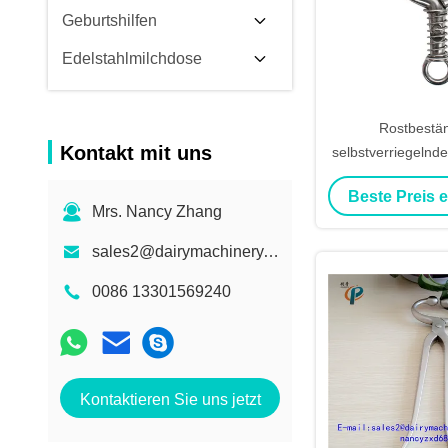
Geburtshilfen
Edelstahlmilchdose
Rostbestän
Kontakt mit uns
selbstverriegelnde
für Rinder mi
Beste Preis 
Nasenza
Mrs. Nancy Zhang
sales2@dairymachinery.cc
0086 13301569240
Kontaktieren Sie uns jetzt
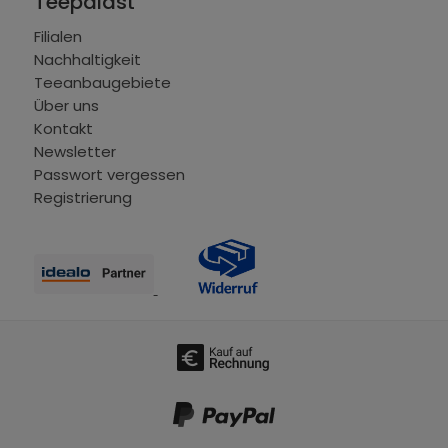
Teepalast
Filialen
Nachhaltigkeit
Teeanbaugebiete
Über uns
Kontakt
Newsletter
Passwort vergessen
Registrierung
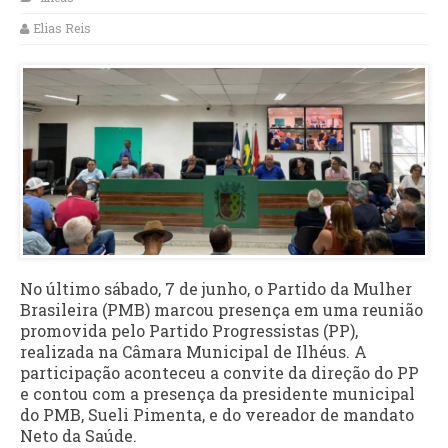
Elias Reis
No último sábado, 7 de junho, o Partido da Mulher
Brasileira (PMB) marcou presença em uma reunião
promovida pelo Partido Progressistas (PP),
realizada na Câmara Municipal de Ilhéus. A
participação aconteceu a convite da direção do PP
e contou com a presença da presidente municipal
do PMB, Sueli Pimenta, e do vereador de mandato
Neto da Saúde.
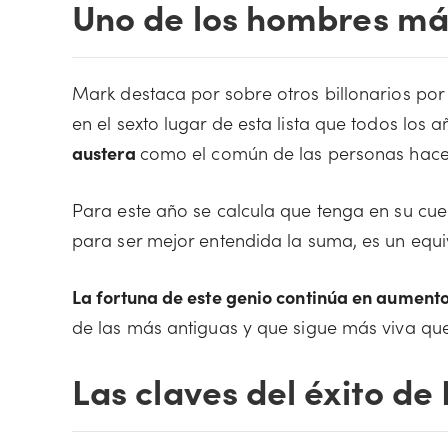
Uno de los hombres má
Mark destaca por sobre otros billonarios por 
en el sexto lugar de esta lista que todos los 
austera
como el común de las personas hace
Para este año se calcula que tenga en su cu
para ser mejor entendida la suma, es un equi
La fortuna de este genio continúa en aument
de las más antiguas y que sigue más viva qu
Las claves del éxito d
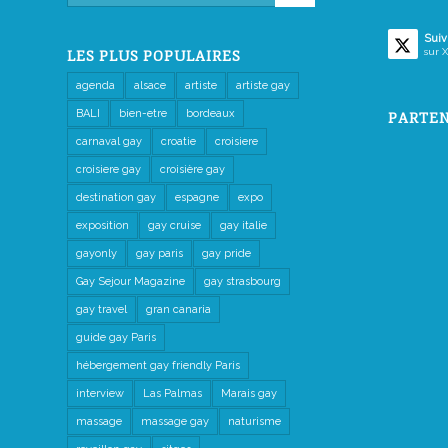
Suiv
sur X
LES PLUS POPULAIRES
agenda
alsace
artiste
artiste gay
BALI
bien-etre
bordeaux
PARTEN
carnaval gay
croatie
croisiere
croisiere gay
croisière gay
destination gay
espagne
expo
exposition
gay cruise
gay italie
gayonly
gay paris
gay pride
Gay Sejour Magazine
gay strasbourg
gay travel
gran canaria
guide gay Paris
hébergement gay friendly Paris
interview
Las Palmas
Marais gay
massage
massage gay
naturisme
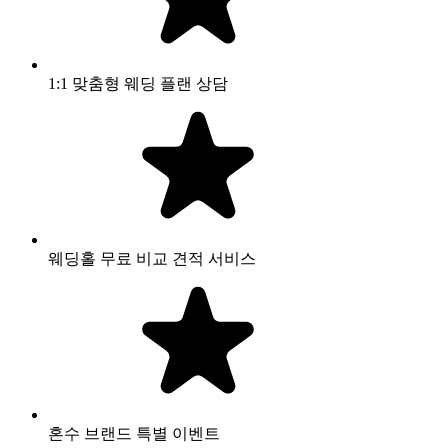
1:1 맞춤형 웨딩 플랜 상담
웨딩홀 무료 비교 견적 서비스
혼수 브랜드 특별 이벤트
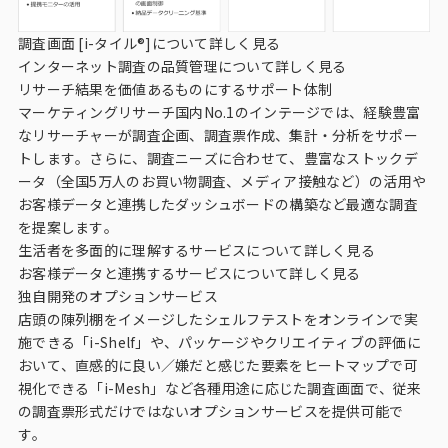
調査画面 [i-タイル®]について詳しく見る
インターネット調査の品質管理について詳しく見る
リサーチ結果を価値あるものにするサポート体制
マーケティングリサーチ国内No.1のインテージでは、経験豊富
なリサーチャーが調査企画、調査票作成、集計・分析をサポー
トします。さらに、調査ニーズに合わせて、豊富なストックデ
ータ（全国5万人のお買い物調査、メディア接触など）の活用や
お客様データと連携したダッシュボードの構築など最適な調査
を提案します。
生活者を多面的に理解するサービスについて詳しく見る
お客様データと連携するサービスについて詳しく見る
独自開発のオプションサービス
店頭の陳列棚をイメージしたシェルフテストをオンラインで実
施できる「i-Shelf」や、パッケージやクリエイティブの評価に
おいて、直感的に良い／嫌だと感じた要素をヒートマップで可
視化できる「i-Mesh」など各種用途に応じた調査画面で、従来
の調査票形式だけではないオプションサービスを提供可能で
す。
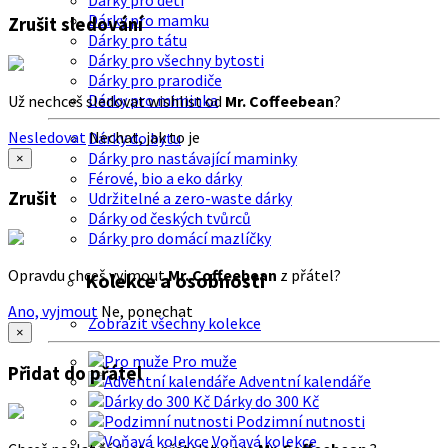
Dárky pro děti
Dárky pro mamku
Zrušit sledování
Dárky pro tátu
Dárky pro všechny bytosti
Dárky pro prarodiče
Dárky pro miminka
Už nechceš sledovat wishlist od
Mr. Coffeebean
?
Nesledovat
Nechat, jak to je
Dárky do bytu
Dárky pro nastávající maminky
×
Férové, bio a eko dárky
Zrušit
Udržitelné a zero-waste dárky
Dárky od českých tvůrců
Dárky pro domácí mazlíčky
Opravdu chceš vyjmout
Mr. Coffeebean
z přátel?
Kolekce a osobnosti
Ano, vyjmout
Ne, ponechat
Zobrazit všechny kolekce
×
Pro muže
Přidat do přátel
Adventní kalendáře
Dárky do 300 Kč
Podzimní nutnosti
Voňavá kolekce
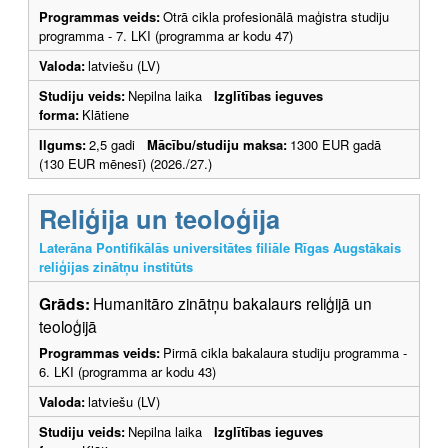
Programmas veids:
Otrā cikla profesionālā maģistra studiju
programma - 7. LKI (programma ar kodu 47)
Valoda:
latviešu (LV)
Studiju veids:
Nepilna laika
Izglītības ieguves
forma:
Klātiene
Ilgums:
2,5 gadi
Mācību/studiju maksa:
1300 EUR gadā
(130 EUR mēnesī) (2026./27.)
Reliģija un teoloģija
Laterāna Pontifikālās universitātes filiāle Rīgas Augstākais
reliģijas zinātņu institūts
Grāds:
Humanitāro zinātņu bakalaurs reliģijā un
teoloģijā
Programmas veids:
Pirmā cikla bakalaura studiju programma -
6. LKI (programma ar kodu 43)
Valoda:
latviešu (LV)
Studiju veids:
Nepilna laika
Izglītības ieguves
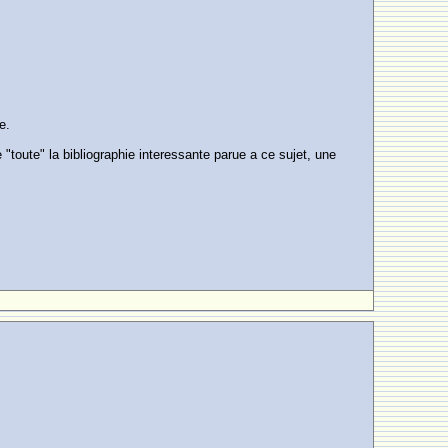
e.
"toute" la bibliographie interessante parue a ce sujet, une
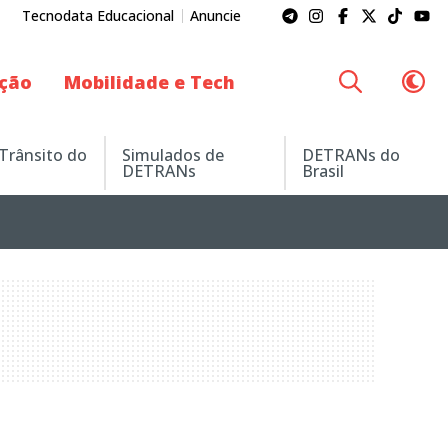
Tecnodata Educacional
Anuncie
ação
Mobilidade e Tech
 Trânsito do
Simulados de
DETRANs do
DETRANs
Brasil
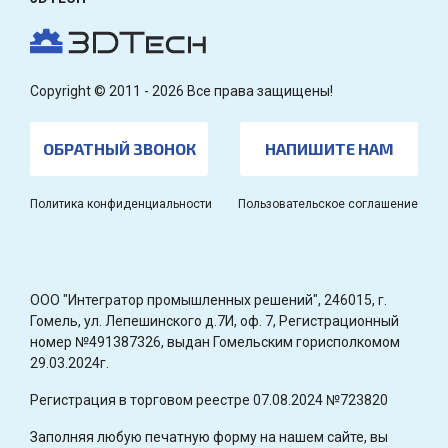
Copyright © 2011 - 2026 Все права защищены!
ОБРАТНЫЙ ЗВОНОК
НАПИШИТЕ НАМ
Политика конфиденциальности
Пользовательское соглашение
OOO "Интегратор промышленных решений", 246015, г.
Гомель, ул. Лепешинского д.7И, оф. 7, Регистрационный
номер №491387326, выдан Гомельским горисполкомом
29.03.2024г.
Регистрация в торговом реестре 07.08.2024 №723820
Заполняя любую печатную форму на нашем сайте, вы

****

▶ Your task
Excluding pictures, copy exactly the lines from the line containing "Pirmā cikla bakalaura" through the last line of the data, inclusive.

▶ Written response
Pirmā cikla bakalaura studiju programma -
6. LKI (programma ar kodu 43)
Valoda:
latviešu (LV)
Studiju veids:
Nepilna laika
Izglītības ieguves
e.
"toute" la bibliographie interessante parue a ce sujet, une
Tecnodata Educacional
Anuncie
ação
Mobilidade e Tech
 Trânsito do
Simulados de
DETRANs do
DETRANs
Brasil
Copyright © 2011 - 2026 Все права защищены!
ОБРАТНЫЙ ЗВОНОК
НАПИШИТЕ НАМ
Политика конфиденциальности
Пользовательское соглашение
OOO "Интегратор промышленных решений", 246015, г.
Гомель, ул. Лепешинского д.7И, оф. 7, Регистрационный
номер №491387326, выдан Гомельским горисполкомом
29.03.2024г.
Регистрация в торговом реестре 07.08.2024 №723820
Заполняя любую печатную форму на нашем сайте, вы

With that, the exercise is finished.